Il n’y a cependant pas eu de changement de cap sur le front des droits humains. La chute s’est malheureusement poursuivie, sans le moindre signe de ralentissement. L’agression russe a contribué à déstabiliser encore davantage un système multilatéral déjà affaibli par des décennies de mépris du droit international de la part de grandes puissances agissant en toute impunité. La guerre a détourné non seulement des ressources, mais également l’attention, de la crise climatique, d’autres conflits plus anciens et de bien des souffrances humaines partout dans le monde.

La réponse de l’Occident à l’invasion de l’Ukraine par la Russie a également mis en évidence sa politique du deux poids, deux mesures et la mollesse de ses réactions face à tant d’autres violations de la Charte des Nations unies, une attitude qui n’a fait qu’alimenter l’instabilité et l’impunité.

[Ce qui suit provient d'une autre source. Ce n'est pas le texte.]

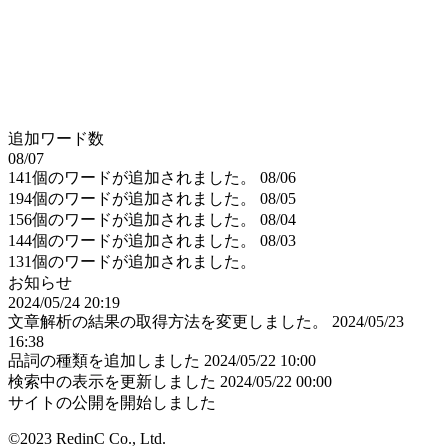
追加ワード数
08/07
141個のワードが追加されました。
08/06
194個のワードが追加されました。
08/05
156個のワードが追加されました。
08/04
144個のワードが追加されました。
08/03
131個のワードが追加されました。
お知らせ
2024/05/24 20:19
文章解析の結果の取得方法を変更しました。
2024/05/23
16:38
品詞の種類を追加しました
2024/05/22 10:00
検索中の表示を更新しました
2024/05/22 00:00
サイトの公開を開始しました
©2023 RedinC Co., Ltd.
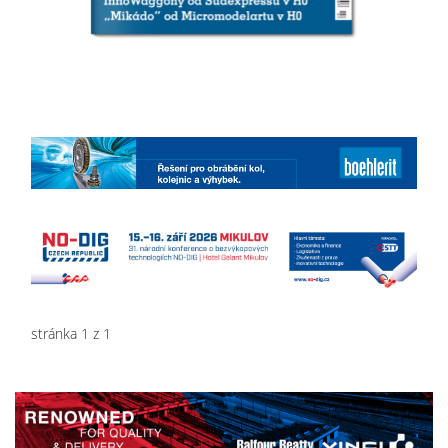
stránka 1 z 1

Si, pour l’avenir, il est une leçon à tirer de la guerre d’agression menée par la Russie, c’est qu’il est fondamental de disposer d’un ordre international fondé sur des règles appliquées de manière effective et cohérente. Les responsables à la tête de la coalition qui soutient l’Ukraine doivent redoubler d’efforts et nouer de nouveaux partenariats pour réaffirmer leur engagement en faveur d’un système international au service de la majorité de la population mondiale.

L’année 2023 sera celle du 75e anniversaire de la Déclaration universelle des droits de l’homme, un document né des cendres d’une guerre mondiale. N’attendons pas que la planète s’embrase une fois de plus pour vivre enfin dans le respect de libertés et de principes acquis au prix de millions de vies. 2023 doit marquer un tournant en matière de protection des droits humains. À défaut, les dirigeant·e·s du globe commettraient une trahison qui pourrait mener le monde au bord de l’abîme.